→ **Task to complete**:
Among the entries below, find the lines with "risk" and copy them.

→ **Entries supplied**:
________

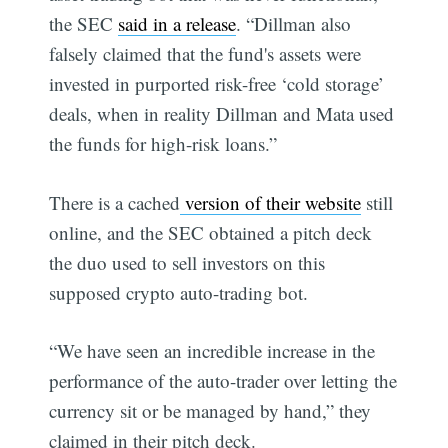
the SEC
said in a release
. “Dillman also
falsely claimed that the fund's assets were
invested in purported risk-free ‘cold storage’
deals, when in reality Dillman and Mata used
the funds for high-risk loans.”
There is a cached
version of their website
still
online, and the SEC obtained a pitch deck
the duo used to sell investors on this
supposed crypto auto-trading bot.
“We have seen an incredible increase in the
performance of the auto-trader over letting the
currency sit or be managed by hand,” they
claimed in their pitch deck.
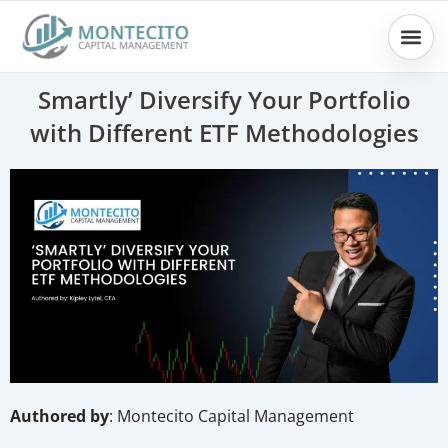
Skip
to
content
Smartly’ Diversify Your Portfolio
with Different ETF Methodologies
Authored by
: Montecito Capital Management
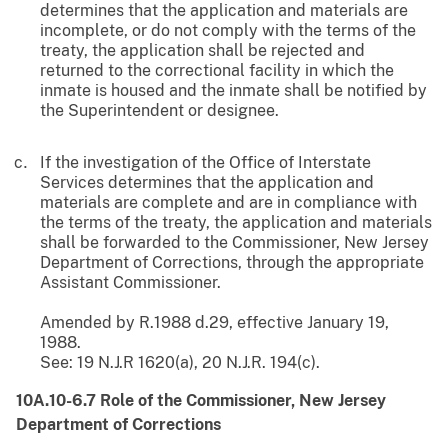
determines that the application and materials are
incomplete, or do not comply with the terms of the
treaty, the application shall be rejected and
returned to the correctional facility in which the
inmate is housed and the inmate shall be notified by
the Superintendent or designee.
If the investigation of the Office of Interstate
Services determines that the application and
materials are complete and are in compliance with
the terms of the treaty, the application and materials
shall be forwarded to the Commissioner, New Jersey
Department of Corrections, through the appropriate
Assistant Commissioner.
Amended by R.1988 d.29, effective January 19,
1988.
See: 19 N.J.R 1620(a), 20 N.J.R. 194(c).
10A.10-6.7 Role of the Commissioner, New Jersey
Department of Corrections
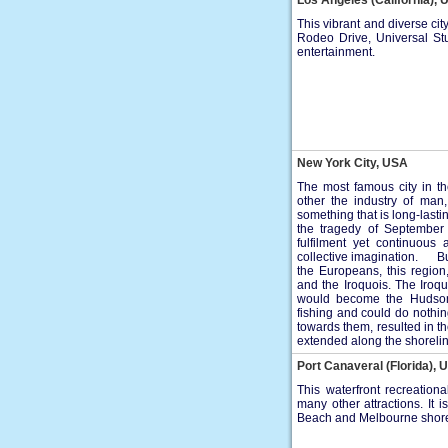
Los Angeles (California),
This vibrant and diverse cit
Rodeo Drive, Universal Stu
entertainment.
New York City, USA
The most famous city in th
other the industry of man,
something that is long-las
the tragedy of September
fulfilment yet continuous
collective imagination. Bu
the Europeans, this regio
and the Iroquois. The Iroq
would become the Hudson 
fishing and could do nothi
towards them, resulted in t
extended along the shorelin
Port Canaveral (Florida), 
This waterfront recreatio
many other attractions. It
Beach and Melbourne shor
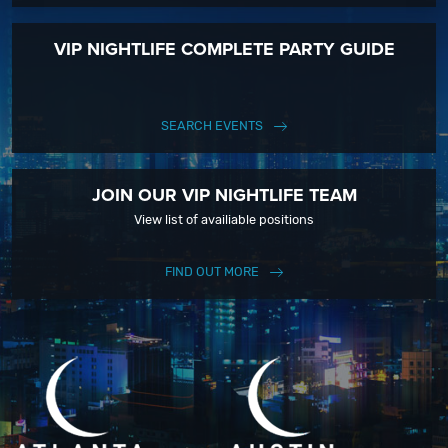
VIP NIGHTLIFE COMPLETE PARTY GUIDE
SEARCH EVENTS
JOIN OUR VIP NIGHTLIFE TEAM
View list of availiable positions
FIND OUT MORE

________

→ **Result of the task**:
invested in purported risk-free ‘cold storage’
the funds for high-risk loans.”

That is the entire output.